Issey Miyake is a clean palette in fashion's hyper trend-driven world. His designs are calming in such an organic way, without reaching for their end result. It's as if calm is their natural state. If they aren't light and transparent as the atmosphere, his sculpted garments appear to have protective, cocoonlike qualities.

In a poignant Op-Ed piece recently published in The New York Times, Miyake shed some light on why his clothing is the way it is. In his piece he speaks openly and honestly for the first time in a public forum about being a witness to, and survivor of, the atomic bomb dropped on Hiroshima by The United States in 1945. As a boy of seven that day Miyake saw things "no one should ever experience: a bright red light, the black cloud soon after, people running in every direction trying desperately to escape". He sees them still--every time he closes his eyes. He lost his mother to the blast. Her health failed within three years of the bomb.

Miyake attributes his reluctance to share his Hiroshima experience before now largely to his life long desire to focus on the beautiful things that are possible through creativity, rather than the things that were so devastatingly destroyed right before his eyes. His clothing is his salvation, his healing and his way to prove that beauty and peace can outlast, or rather act as a salve for the scars of so much indigestible violence. Sometimes design (especially in the realm of fashion) is perceived as something other than art, something less than. But, when seen as an expression of someone's healing, or their communication of such a humane state as serenity, it is remarkable in its ability to express ideas that go well beyond form and function.

Miyake's formula for healing unimaginable hurt has brought decades of beauty to store shelves and closets and the backs of people attending special events. That may seem trite to some, but to me it is a bold example of the transformative quality of pretty things. Next time you doubt the place of beauty (be it fashion, sculpture, painting, etc.) in today's financially strapped, bare bones, material world, think of how you feel when you see something visually pleasing. Do you feel like destroying? Or, do you feel like creating? It always makes me want to breathe deeper, to be more present, more thankful. Maybe that's just me?
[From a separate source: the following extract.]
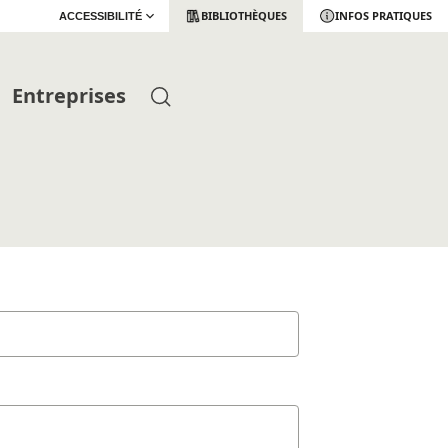
BIBLIOTHÈQUES
INFOS PRATIQUES
ACCESSIBILITÉ
Entreprises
Hope not.

Miyake's Op-Ed piece was written with the hopes of enticing President Obama to participate in Japan's observance of Universal Peace Day so that he can take a step "toward creating a world that knows no fear of nuclear threat." While I think it will take a lot more than a ceremonial photo op of Obama crossing a peace bridge to bring actual peace, who knows? Sometimes pleasing visuals have a transformative quality.